KANSAS CITY -- Irving Falu has been playing professional baseball for a long time. Thursday, he finally got to put on a Major League jersey.
Falu was called up from Triple-A Omaha on Thursday to replace the injured Yuniesky Betancourt, who was placed on the 15-day DL with a high ankle sprain. Falu was drafted by the Royals in 2003, and he's been with the organization ever since. After 949 games in the Minors, he's on a big league roster for the first time.
The 28-year-old utility man was all smiles in the clubhouse before the Royals took on the Yankees. He kept reiterating how happy he was and thanked everyone he could think of. God, family and coaches were all recognized in an Academy Award-esque list of thank yous.
He recounted what he called a "weird" day on Wednesday, saying after the Storm Chasers' day game in Nashville, he headed to the mall to chill out. Around 10:30 p.m., his manager told him he was heading to the big leagues using just three words:
"You made it."
Royals manager Ned Yost said that Falu was called up because of his versatility. He's played games at three different positions so far this season in Omaha, and he'll be used to back up at second base, shortstop and third base. He can also play outfield.

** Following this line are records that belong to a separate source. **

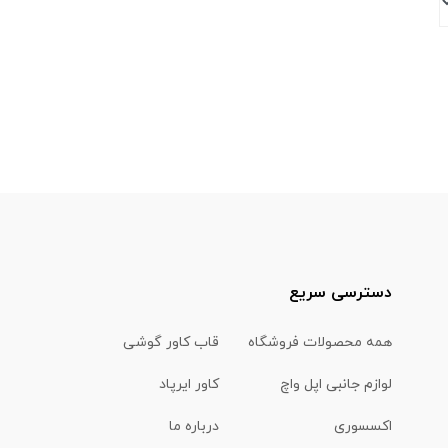
دسترسی سریع
همه محصولات فروشگاه
قاب کاور گوشی
لوازم جانبی اپل واچ
کاور ایرپاد
اکسسوری
درباره ما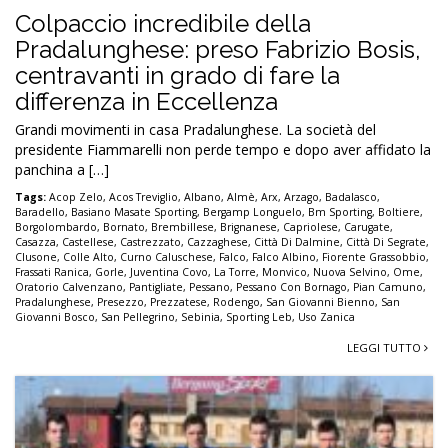
Colpaccio incredibile della
Pradalunghese: preso Fabrizio Bosis,
centravanti in grado di fare la
differenza in Eccellenza
Grandi movimenti in casa Pradalunghese. La società del
presidente Fiammarelli non perde tempo e dopo aver affidato la
panchina a […]
Tags:
Acop Zelo
,
Acos Treviglio
,
Albano
,
Almè
,
Arx
,
Arzago
,
Badalasco
,
Baradello
,
Basiano Masate Sporting
,
Bergamp Longuelo
,
Bm Sporting
,
Boltiere
,
Borgolombardo
,
Bornato
,
Brembillese
,
Brignanese
,
Capriolese
,
Carugate
,
Casazza
,
Castellese
,
Castrezzato
,
Cazzaghese
,
Città Di Dalmine
,
Città Di Segrate
,
Clusone
,
Colle Alto
,
Curno Caluschese
,
Falco
,
Falco Albino
,
Fiorente Grassobbio
,
Frassati Ranica
,
Gorle
,
Juventina Covo
,
La Torre
,
Monvico
,
Nuova Selvino
,
Ome
,
Oratorio Calvenzano
,
Pantigliate
,
Pessano
,
Pessano Con Bornago
,
Pian Camuno
,
Pradalunghese
,
Presezzo
,
Prezzatese
,
Rodengo
,
San Giovanni Bienno
,
San
Giovanni Bosco
,
San Pellegrino
,
Sebinia
,
Sporting Leb
,
Uso Zanica
LEGGI TUTTO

And, oh yeah, he's a switch-hitter.
"It's got to be one of the biggest thrills of his life," Yost said. "You finally get to see a little reward for all the hard work you do. This kid hasn't worked hard just to be average at one position. He's worked hard to be average at four or five positions. And he hasn't worked hard to be a good hitter from one side. He's worked really, really hard on being a good hitter from both sides. He's put his time in, and he's got his opportunity. And for that, I'm excited."
Falu wasn't too worried about the specific role he'd be playing in Kansas City. He just wanted to make it clear that he'd continue to work as hard as he has to get there.
"If they need somebody, I can play everywhere," he said. "I don't care where I play. I'll do my best. When I go out, I go 100 percent."